DATASET RECORDS Start Marker
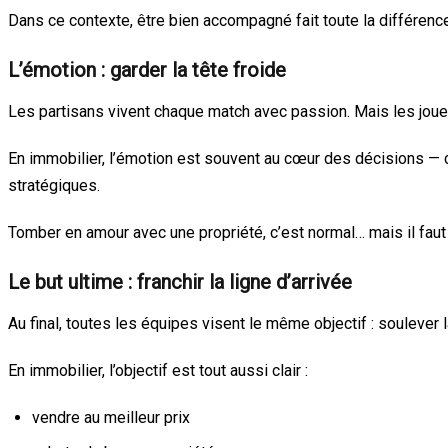
Dans ce contexte, être bien accompagné fait toute la différence
L’émotion : garder la tête froide
Les partisans vivent chaque match avec passion. Mais les joueur
En immobilier, l’émotion est souvent au cœur des décisions — c
stratégiques.
Tomber en amour avec une propriété, c’est normal… mais il faut
Le but ultime : franchir la ligne d’arrivée
Au final, toutes les équipes visent le même objectif : soulever 
En immobilier, l’objectif est tout aussi clair :
vendre au meilleur prix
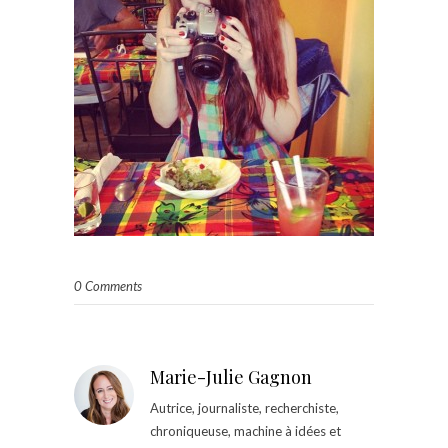
0 Comments
Marie-Julie Gagnon
Autrice, journaliste, recherchiste,
chroniqueuse, machine à idées et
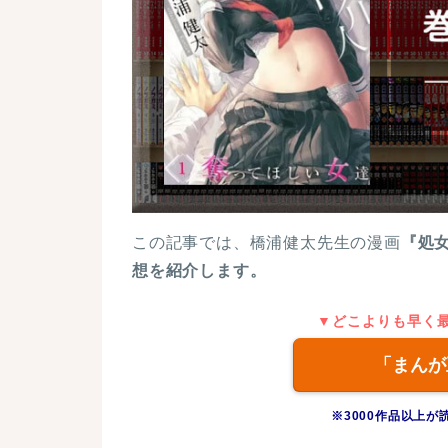
この記事では、橋浦健太先生の漫画
『処
想を紹介します。
▼どこよりも早く
「まんが
※3000作品以上が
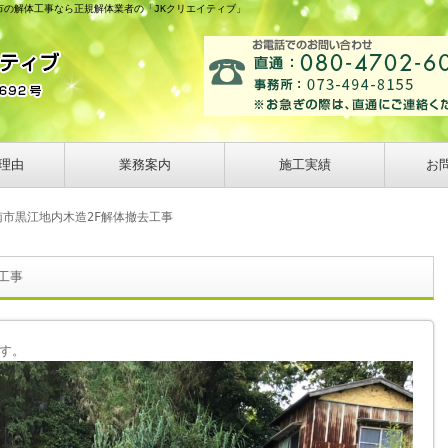
市の解体工事なら正規解体業者の「JKクリエイティブ」
理由
業務案内
施工実績
お
南市黒江地内木造2F解体撤去工事
工事
す。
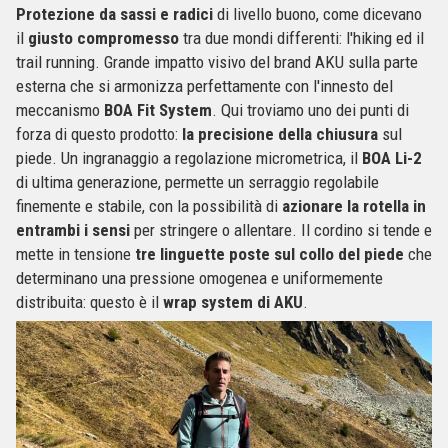
Protezione da sassi e radici
di livello buono, come dicevano
il
giusto compromesso
tra due mondi differenti: l'hiking ed il
trail running. Grande impatto visivo del brand AKU sulla parte
esterna che si armonizza perfettamente con l'innesto del
meccanismo
BOA Fit System
. Qui troviamo uno dei punti di
forza di questo prodotto:
la precisione della chiusura
sul
piede. Un ingranaggio a regolazione micrometrica, il
BOA Li-2
di ultima generazione, permette un serraggio regolabile
finemente e stabile, con la possibilità di
azionare la rotella in
entrambi i sensi
per stringere o allentare. Il cordino si tende e
mette in tensione
tre linguette poste sul collo del piede
che
determinano una pressione omogenea e uniformemente
distribuita: questo è il
wrap system di AKU
.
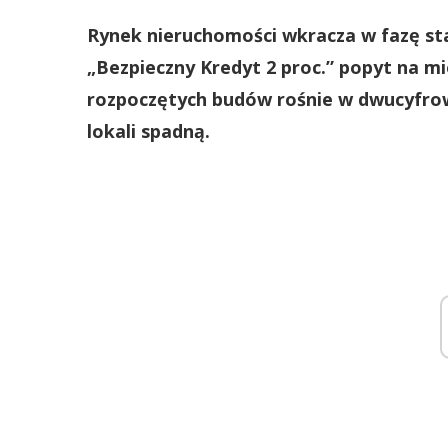
Rynek nieruchomości wkracza w fazę sta
„Bezpieczny Kredyt 2 proc.” popyt na mie
rozpoczętych budów rośnie w dwucyfrow
lokali spadną.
DATASET RECORDS End Marker
# WHAT THIS TASK INVOLVES
Without the pictures, write out the entire listing exactly.

# OUTPUT BELOW
Dans ce contexte, être bien accompagné fait toute la différence
L’émotion : garder la tête froide
Les partisans vivent chaque match avec passion. Mais les joueur
En immobilier, l’émotion est souvent au cœur des décisions — c
stratégiques.
Tomber en amour avec une propriété, c’est normal… mais il faut
Le but ultime : franchir la ligne d’arrivée
Au final, toutes les équipes visent le même objectif : soulever 
En immobilier, l’objectif est tout aussi clair :
vendre au meilleur prix
0 Comments
Marie-Julie Gagnon
Autrice, journaliste, recherchiste,
chroniqueuse, machine à idées et
この記事では、橋浦健太先生の漫画
『処
想を紹介します。
▼どこよりも早く
「まんが
※3000作品以上が
市の解体工事なら正規解体業者の「JKクリエイティブ」
理由
業務案内
施工実績
お
南市黒江地内木造2F解体撤去工事
工事
す。
Protezione da sassi e radici
di livello buono, come dicevano
il
giusto compromesso
tra due mondi differenti: l'hiking ed il
trail running. Grande impatto visivo del brand AKU sulla parte
esterna che si armonizza perfettamente con l'innesto del
meccanismo
BOA Fit System
. Qui troviamo uno dei punti di
forza di questo prodotto:
la precisione della chiusura
sul
piede. Un ingranaggio a regolazione micrometrica, il
BOA Li-2
di ultima generazione, permette un serraggio regolabile
finemente e stabile, con la possibilità di
azionare la rotella in
entrambi i sensi
per stringere o allentare. Il cordino si tende e
mette in tensione
tre linguette poste sul collo del piede
che
determinano una pressione omogenea e uniformemente
distribuita: questo è il
wrap system di AKU
.
Rynek nieruchomości wkracza w fazę sta
„Bezpieczny Kredyt 2 proc.” popyt na mie
rozpoczętych budów rośnie w dwucyfrow
lokali spadną.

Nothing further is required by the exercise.